◆ Work to complete: For this item, repeat the material exactly while omitting its pictures.

Exercise material: Begin

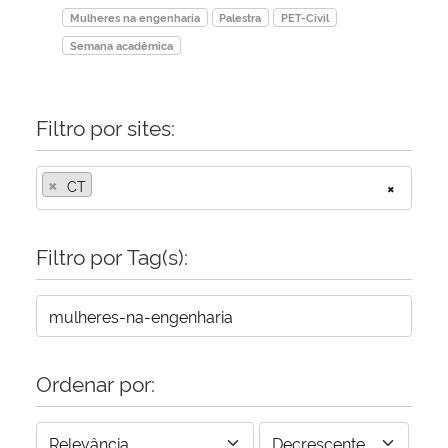
Mulheres na engenharia
Palestra
PET-Civil
Semana acadêmica
Filtro por sites:
×
CT
×
Filtro por Tag(s):
Ordenar por:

Exercise material: End

◆ Task answer:
Mulheres na engenharia
Palestra
PET-Civil
Semana acadêmica
Filtro por sites:
×
CT
×
Filtro por Tag(s):
Ordenar por:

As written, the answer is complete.